Mel Gibson also overacts the **** out of his character, at least at the start, he's twitchy as **** and it would've taken a few dozen less wide-eyed open mouth spasms to convey that he was unhinged.

At it's best however, Lethal Weapon reminds me of Appleseed, which reminds me of Strange Days, which are Grade-A gigs in my book.

All of these movies feature contrasting character pairs (and ironically all of them have police or military backgrounds), and in Lethal Weapon we got the straight-laced two-days-left-till-retirement Danny Glover paired with the youthful go-get-em newbie- WHOA WAIT A SECOND, I'm sorry, I have the wrong movie, I mean the rogue cop with a criminal past- WHAT NO, THAT'S TOTALLY WRONG.

I mean suicidal psycho veteran, Mel Gibson.

The scene that occurs early on that establishes their relationship has Mel's character, Riggs, nearly blow his own head off when Danny's character, Murtaugh, calls him on his bluff.

At first I didn't quite get why Murtaugh was antagonizing him, but when he mentioned "psycho pensions" I got to thinking and realized, AHHH, if he were to retire supposedly scarred from the force there might be a policy to compensate him further, I get it.

I'm extraordinarily unfamiliar with these things so I'm gonna say that while it made sense to me that it wasn't conveyed quite as clearly to someone with no idea of what pensions are (don't laugh).



Anyway, after this super intense staredown over the barrel of a gun, Rigg's is all, "Oh, it's your birthday? Happy birthday, man." and way friendly all of a sudden. He was way overacting before, but at least this establishes that he's unpredictable, and even simultaneously establishes that as nutzo as he may be he can at least approximate a facade of professionalism.

With this out of the way, most of the movie has Riggs and Murtaugh workin' there rounds while very seamlessly working in development of their interpersonal relationship and additionally packing in sneaky exposition about Riggs' past as a hardcore spec ops and a plot to culminate in the kidnapping of Murtaugh's daughter.

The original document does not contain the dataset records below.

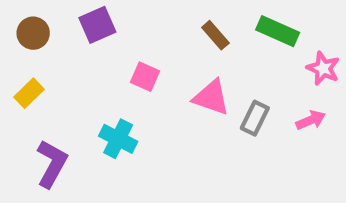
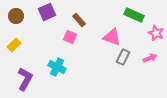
brown rectangle: (215, 35) -> (79, 20), moved
pink triangle: (211, 97) -> (112, 37), moved

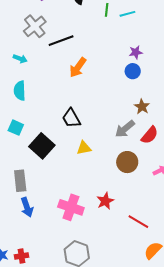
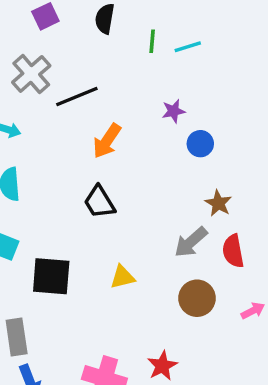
purple star: (136, 52) -> (173, 111), moved
black trapezoid: (71, 118) -> (99, 202), moved
red semicircle: (150, 135) -> (233, 251), turned 132
black square: (42, 146) -> (51, 276), turned -35

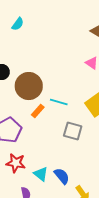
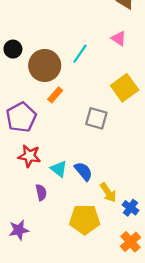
cyan line: (59, 102) -> (80, 54), moved, turned -72

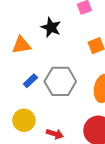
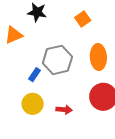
blue rectangle: (30, 81) -> (34, 75), moved

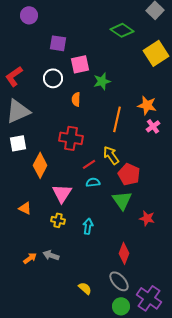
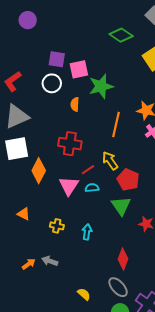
purple square: (58, 43) -> (57, 59), moved
green star: (102, 81) -> (101, 86), size x1.4
white square: (18, 143) -> (17, 149), size x1.4
pink triangle: (62, 193) -> (69, 186), moved

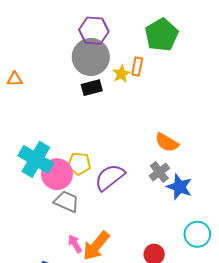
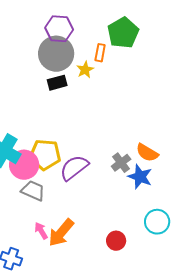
orange rectangle: (137, 66) -> (100, 53), moved
orange semicircle: (167, 142) -> (147, 153), moved
yellow pentagon: (79, 164) -> (45, 155), size x1.4

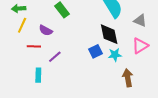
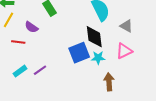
blue square: (95, 51) -> (79, 53), size x1.5
purple line: (55, 57) -> (40, 70), moved
cyan rectangle: (38, 75) -> (20, 71), turned 48

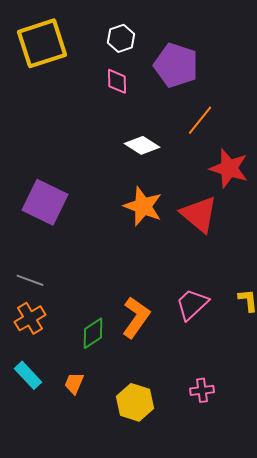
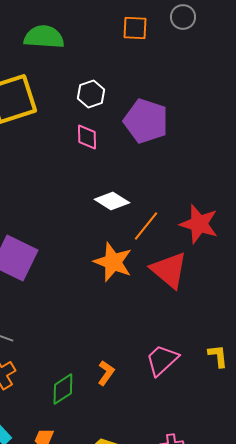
orange line: (200, 120) -> (146, 226), moved
orange L-shape: (136, 317) -> (106, 373), size x0.6

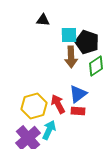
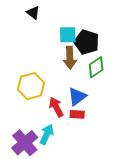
black triangle: (43, 20) -> (33, 13), moved, turned 32
yellow hexagon: (34, 106) -> (31, 86), moved

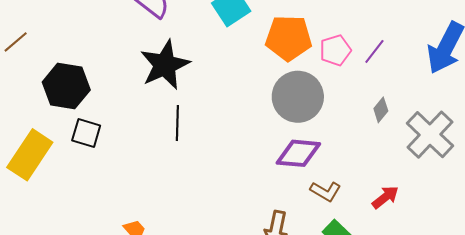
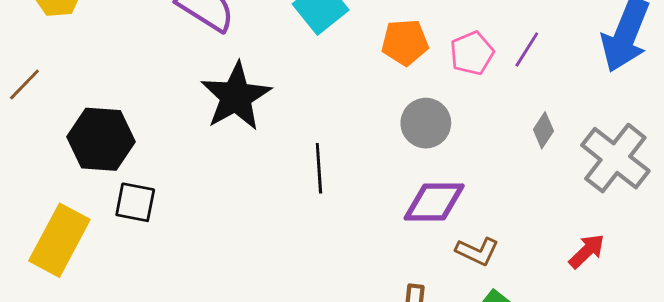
orange pentagon: (289, 38) -> (405, 42), size x0.7
gray circle: (298, 97) -> (426, 123), size x0.7
black line: (177, 123) -> (319, 168), moved
red arrow: (385, 197) -> (587, 251), moved

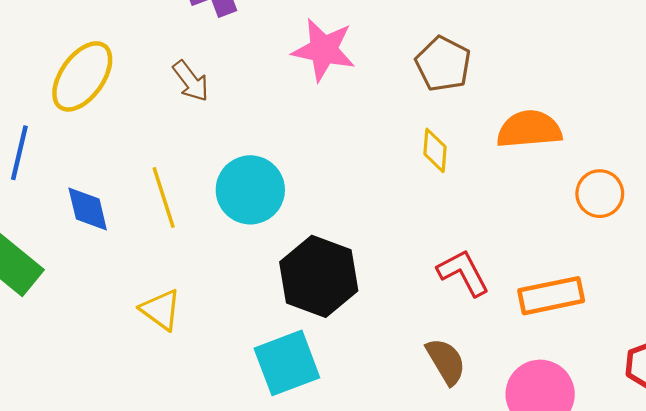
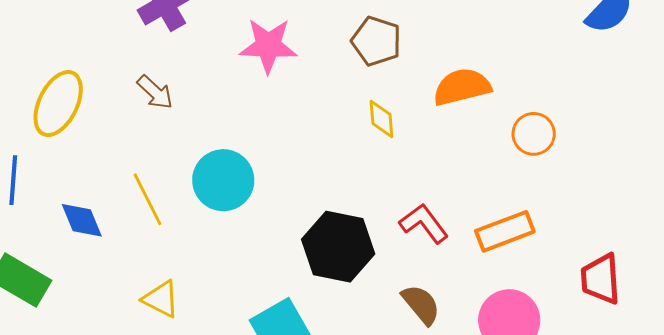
black hexagon: (319, 276) -> (338, 247), moved

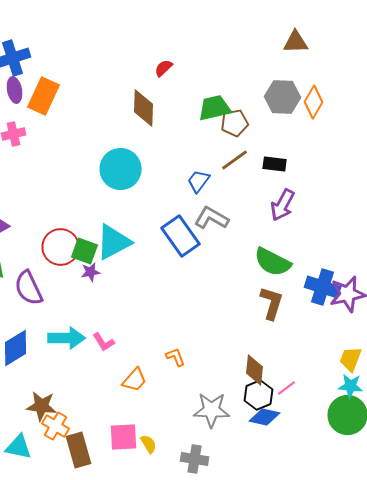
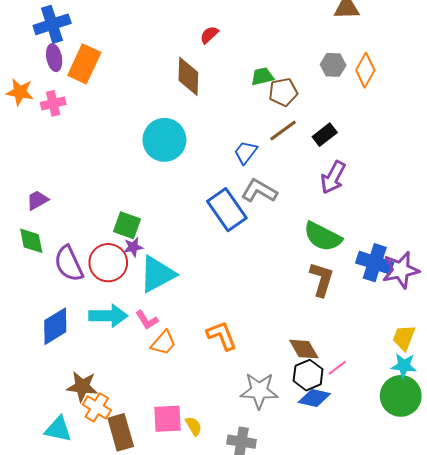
gray hexagon: (283, 97) -> (333, 65), size x0.7
green trapezoid: (215, 108) -> (262, 76), size x0.7
black rectangle: (275, 164) -> (325, 135), turned -45
cyan triangle: (114, 242) -> (157, 274), moved
red circle: (61, 247) -> (108, 263), moved
orange L-shape: (176, 357) -> (222, 336), size x1.5
brown diamond: (255, 370) -> (304, 349), turned -36
orange trapezoid: (135, 380) -> (163, 343), moved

I have to admit, I wasn't paying super duper close attention to the plot (been playing Deck Heroes actually, it's fun), but I think it's fairly predictable at this point, for these sorts of movies, that the whole "these crimes are connected!" plot that shifts into focus never really comes into focus as clearly as they could. Suddenly the main characters are throwing around the names of multiple characters that are so background that they barely manage screentime long enough for me to ever be able to point my finger at them and say what their name is.

The action's obviously not of the sort one should expect from a kung-fu movie or even a John Woo movie as I've been watching, but what it managed was solid, largely thanks to the strong characters which lends a lot of weight to moments like when Mel Gibson takes a full-on shotgun blast to the chest which throws him bodily through a window.

That's a pretty big "holy ****!" moment, and there are several of them, like when one of their suspect's houses just friggen' explodes, there's no warning or any of those annoying movie queues that tell you something is wrong.

I had one of those moments in Murtaugh's house and it got all quiet and he was looking through his mail and I'm all "something's gonna happen, something's gonna happen..."

And nothing happened.

Thank you. Thank you, Lethal Weapon, for not living down to my expectations. Now that we know you can make a solid action movie, let's see you do it without the turkey dinner, eh? Or was that a crucial plotpoint I just missed?

No, I'm serious, I get that his wife's cooking a bonding topic for them-wait nevermind, "WIFE", forgot marriage, I usually forget marriage. We just can't have a man and a women live together and have a family with words like "husband" and "wife", there just aren't English words for that, **** you, English! What'd you ever do for anybody?